06 – 06 – 14 / THE JALLIES

Plus d’un mois que je n’avais pas vu les Jallies. Le manque commence à se faire sentir. Et voici qu’arrive LA nouvelle. Elles jouent au off du festival Confluences de Montereau. Je saute, je bondis sur l’occasion. Je vais, je cours, je vole sur la route en ce vendredi soir prêt à débarquer sur les bords de la Seine. Les dieux du rock’n’roll sont avec moi, ont libéré une place au bord de l’eau pour que je puisse parquer mon char.

Il est 19h30 et les Jallies ne jouent qu’à 21h00. Je parcours les pelouses du parc des Noues pour prendre la température du festival. Le moins que l’on puisse dire, c’est qu’elle est bien moins élevée que celle que le soleil déverse à flots sur nos épaules. Juste le temps d’apercevoir nos belles qu’elles s’éclipsent pour aller se préparer, se maquiller, se faire belles qu’elles disent. Bien plutôt pour se faire désirer.

Enfin l’heure approche. Le jazz band qui occupe la scène lance son dernier morceau, quitte les lieux. Elles se mettent en place. Et c’est parti. Tout de suite, malgré les aléas de réglage de la sono, le public est prévenu : they are the Jallies.

L’énergie est au rendez-vous. Les spectateurs ne s’y trompent pas. Ils étaient venus pour d’autres concerts ; ils se rassemblent, s’agglomèrent à l’entrée devant cette petite scène où Leslie se lance dans un Be bop a lula qui commence à donner des fourmis dans les jambes de la foule.

Energie donc. Plaisir aussi. La joie de nos musiciens se transmet à l’ensemble du public. Une véritable communion. Les titres s’enchaînent, entre reprises et compositions des Jallies, la température monte de plus en plus. L’ambiance n’a plus rien à voir avec celle de kermesse qui était celle du festival plus tôt. De même que virevoltent de guitare en caisse claire nos trois grâces, le public crie, hurle son bonheur, son plaisir d’être là plutôt que devant les grandes scènes. C’mon everybody. C’est bien ici qu’il faut être.

Si Céline, Vaness et Leslie peuvent si bien voler de micro en micro, c’est parce qu’elles sont toujours soulevées par le fil, électrique bien sûr, de la guitare de Thomas qui les emmène vers les cimes, mais qu’elles restent reliées à la terre par la puissance tranquillement ravageuse de la contrebasse de Julio.

Tout le monde est happé par la musique. Vaness se lance dans Crazy legs. Les jambes s’affolent. Les danseurs montent sur les baffles. L’atmosphère s’électrise. La température monte encore au point que deux danseurs se lancent dans un strip-tease improvisé.
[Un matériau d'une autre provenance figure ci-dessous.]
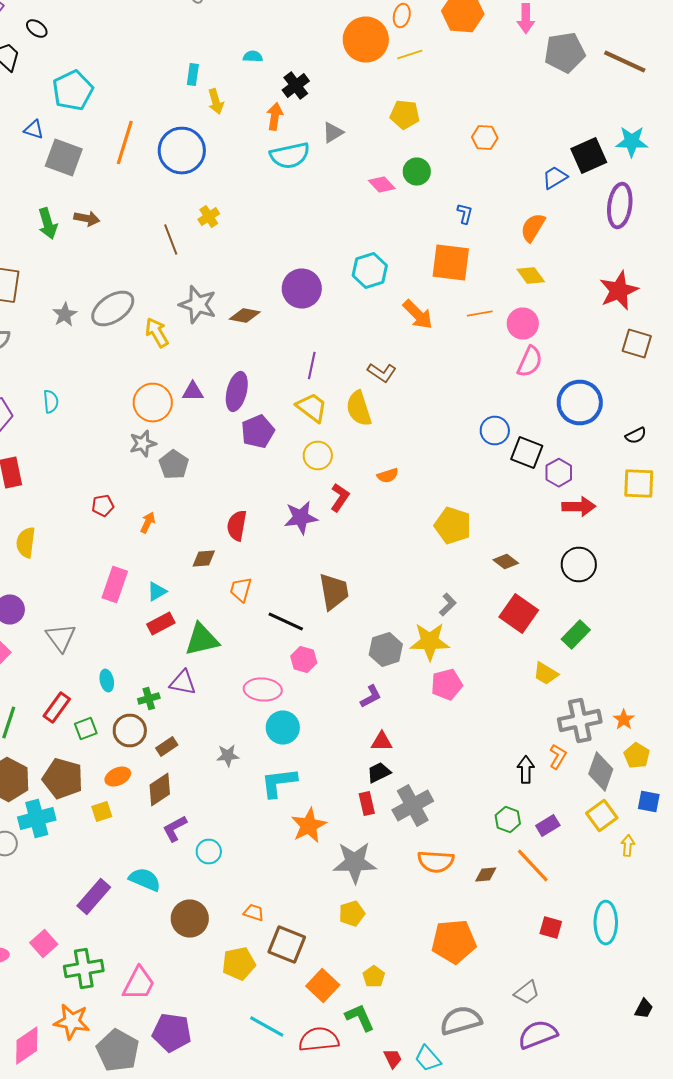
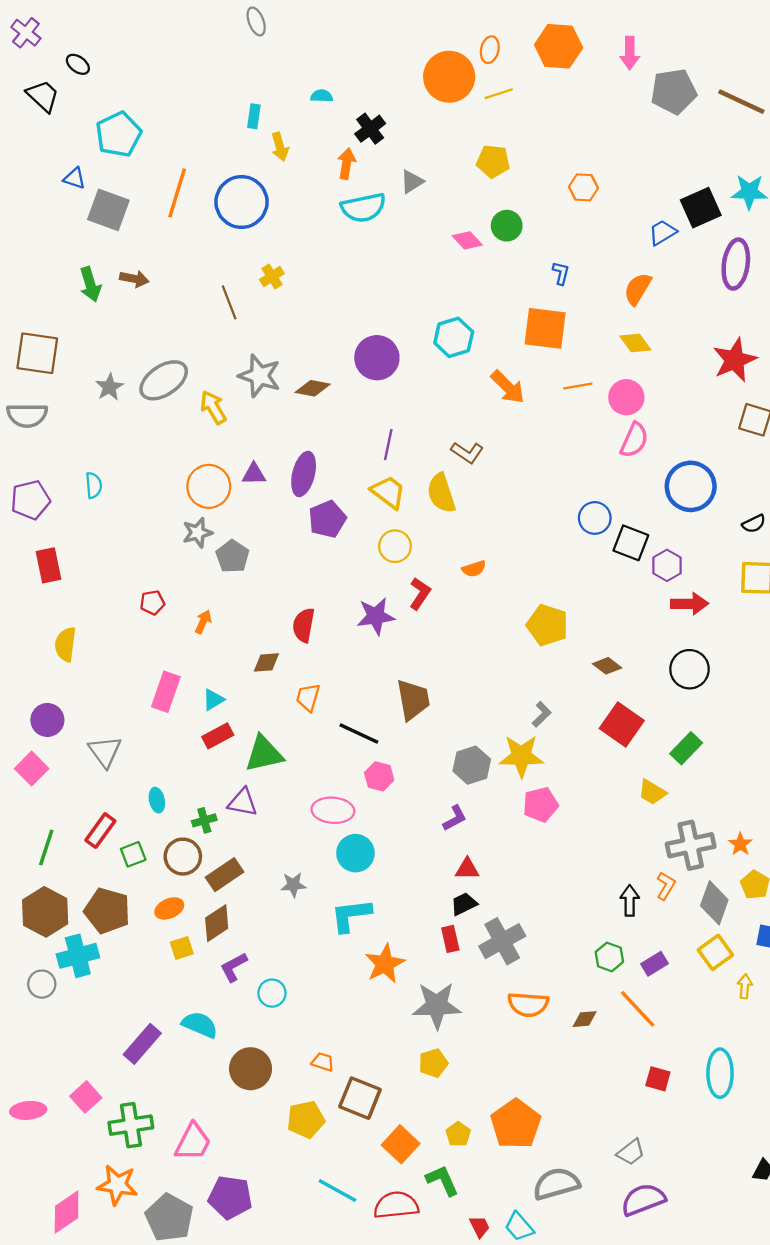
brown rectangle: (167, 746) -> (225, 875), size x1.5
yellow square: (102, 812) -> (182, 948), moved
orange pentagon: (454, 942) -> (516, 1124), moved, turned -30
Nous sommes partis pour écouter les Jallies jusqu’au bout de la nuit.

Par malheur, on vient les avertir qu’elles n’en n’ont plus que pour cinq minutes. Déjà une heure qu’elles sont là, que cela passe vite une heure, trop vite. Tout le monde est déçu, mais l’organisation est intransigeante. Il faut s’arrêter. Heureusement, avant de quitter la scène, elles nous remplissent d’espoir. Nous parvenons à réprimer le désespoir qui nous poussait vers le fleuve. Elles passent ce dimanche à Flagy. Ouf. La frustration ne permettra que d’aviver le désir.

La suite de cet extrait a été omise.